The absence of supervisor categories in ISCO-88 meant we had to classify foremen and supervisors in groups 4, 5, 7, 8 and 9 (see appendix 2), at the same level as the people they supervise (as recommended by the ILO). This solution was not very satisfactory.

The difficulty of defining supervisors

When we come to actually using these new headings for supervisors, there are three apparent difficulties. The first is not unique to France: several groups of supervisors do not seem to have a named place in ISCO-08, even though they work in important jobs such as warehousing, sorting, maintenance or catering. In our attempt to code some of the most common occupations in ISCO-08 we frequently came up against this problem (see appendix 3). Without adequate guidance, it does not seem possible to classify cooks, caterers, policemen with responsibilities for subordinates, and head stock-keepers. The ILO guidelines should offer some solutions.

Secondly, and this also perhaps applies in other countries, the industrial sector is organised around two levels of supervision: sub-foremen and foremen-supervisors; the PCS classification groups sub-foremen together with skilled workers in the same occupational groups (level 4) without being able to identify them as such, whilst foremen/supervisors are an integral part of the intermediate professionals group, forming a clearly defined sub-group (SC 48). If supervisor categories should include both sub-foremen and foremen, we will have some difficulties in establishing a direct correspondence between ISCO-08 and the French classification.

The third difficulty, and by far the biggest, is the lack of explicit criteria for distinguishing supervisors from managers and tradesmen. This point, which concerns all countries, will be discussed in section 2.3.

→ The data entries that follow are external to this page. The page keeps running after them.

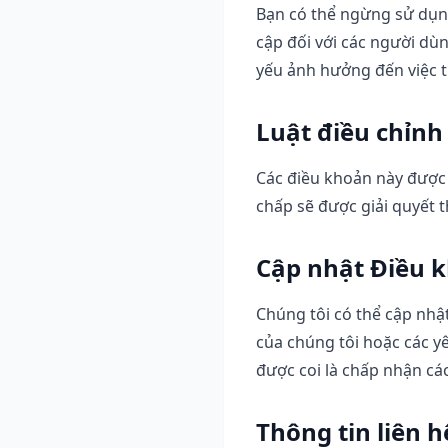
Bạn có thể ngừng sử dụng 
cập đối với các người dùn
yếu ảnh hưởng đến việc t
Luật điều chỉnh
Các điều khoản này được 
chấp sẽ được giải quyết t
Cập nhật Điều 
Chúng tôi có thể cập nhậ
của chúng tôi hoặc các yê
được coi là chấp nhận cá
Thông tin liên h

Supervisors’ reported occupations: insufficient information for them to be recognised

The 2006 Employment Survey (see appendix 3) makes it possible to identify those who have “at least one person under their authority or under their responsibility”. The proportion of supervisors varies from 67% amongst legislators and senior officials to 3% amongst unskilled services and sales employees. Two-thirds of supervisors do not spontaneously report their hierarchical position. The importance placed on hierarchical responsibilities is very variable across socio-occupational groups, with well-known differences between mainly male and mainly female occupations. Thus in sales and personal services, only 30% of unskilled employees who carry out supervision mention it explicitly. The terms most often reported are 'head', ‘team leader' or ‘organiser/coordinator’. Amongst sales and demonstration supervisors the rate is even lower: only 20% indicate a hierarchical position. Job titles are very varied but often include the term ‘head’. At the other end, half of operators (of plant or machines) and half of assembly workers with a supervisory role specify it in their job title: the most commonly used terms are ‘chief’, ‘head’, ‘co-ordinator', ‘supervisor’ and ‘controller’. Office workers are somewhere in between with 40% of ‘supervisors’ being identifiable from job titles such as ‘head’ or ‘chief’. For associate professionals, the differences between the tertiary and industrial sectors are less clear: 27% of technicians and 32% of health associate professionals voluntarily mention their hierarchical position.